Hingga saat ini, daerah ini belum memiliki satu pun petugas khusus yang bertugas memantau dan menganalisis serangan organisme pengganggu tanaman (OPT) di lapangan.
Dampaknya mulai terasa. Upaya pengendalian hama dinilai tidak berjalan maksimal, terutama pada komoditas utama seperti padi dan jagung yang menjadi penopang produksi pertanian daerah.
Tanpa tenaga teknis yang fokus melakukan pengamatan, deteksi dini serangan OPT menjadi lemah dan berpotensi menimbulkan kerugian bagi petani.
BACA JUGA:Stok Obat Hama Padi Dipastikan Aman, Petani Diminta Tenang
Kepala Dinas Pertanian Kabupaten Mukomuko, Hari Mustaman, SP, MP, menegaskan bahwa kebutuhan tenaga pengamat hama dan penyakit tanaman sudah dalam kondisi mendesak.

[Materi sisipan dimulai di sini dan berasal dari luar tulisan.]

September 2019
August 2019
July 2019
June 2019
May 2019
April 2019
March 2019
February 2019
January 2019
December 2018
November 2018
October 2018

Idealnya, Mukomuko membutuhkan sedikitnya tujuh orang tenaga khusus untuk menjangkau seluruh wilayah sentra pertanian.
“Tenaga ini penting untuk memastikan pengawasan rutin di lapangan. Kalau tidak ada, kita terlambat mengetahui serangan hama, dan penanganannya juga tidak bisa cepat,” tegasnya.
Menurutnya, peran pengamat hama bukan sekadar melihat kondisi tanaman, tetapi juga melakukan analisis, memberikan rekomendasi teknis, hingga menjadi rujukan bagi petani dalam menentukan langkah pengendalian yang tepat.

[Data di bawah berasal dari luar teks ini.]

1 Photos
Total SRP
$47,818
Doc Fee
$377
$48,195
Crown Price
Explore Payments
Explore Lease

BACA JUGA:Mukomuko Butuh Tenaga Pengamat Hama dan Penyakit Tanaman
Tanpa itu, petani cenderung mengambil langkah sendiri yang belum tentu efektif, bahkan berisiko memperparah kondisi tanaman.

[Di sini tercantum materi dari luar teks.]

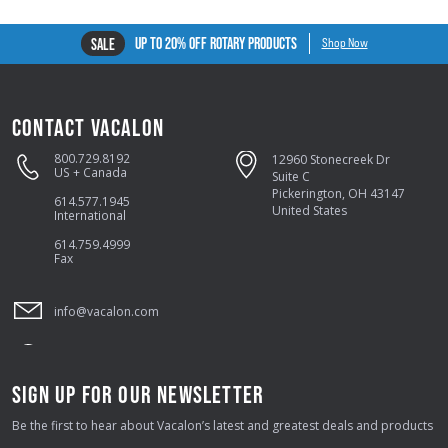
UP TO 20% OFF ROTARY PRODUCTS
SALE
Shop Now
CONTACT VACALON
800.729.8192
12960 Stonecreek Dr
US + Canada
Suite C
Pickerington, OH 43147
614.577.1945
United States
International
614.759.4999
Fax
info@vacalon.com
SIGN UP FOR OUR NEWSLETTER
Be the first to hear about Vacalon’s latest and greatest deals and products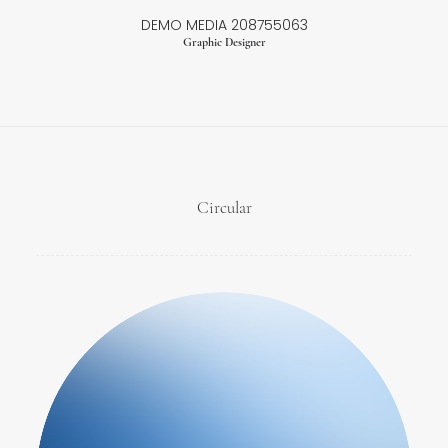
DEMO MEDIA 208755063
Graphic Designer
Circular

Ia juga menyoroti bahwa selama ini tugas pengamatan masih dilakukan secara terbatas oleh petugas lapangan yang memiliki fungsi ganda. Kondisi tersebut dinilai tidak ideal karena pengawasan menjadi tidak fokus dan tidak menyeluruh.
“Kita tidak bisa lagi mengandalkan tenaga yang ada dengan beban kerja rangkap. Harus ada petugas khusus yang memang fokus di pengamatan OPT,” ujarnya.
Dinas Pertanian telah mengusulkan kebutuhan formasi tersebut ke pemerintah pusat. Namun hingga kini, belum ada kejelasan terkait persetujuan maupun realisasi penambahan tenaga tersebut.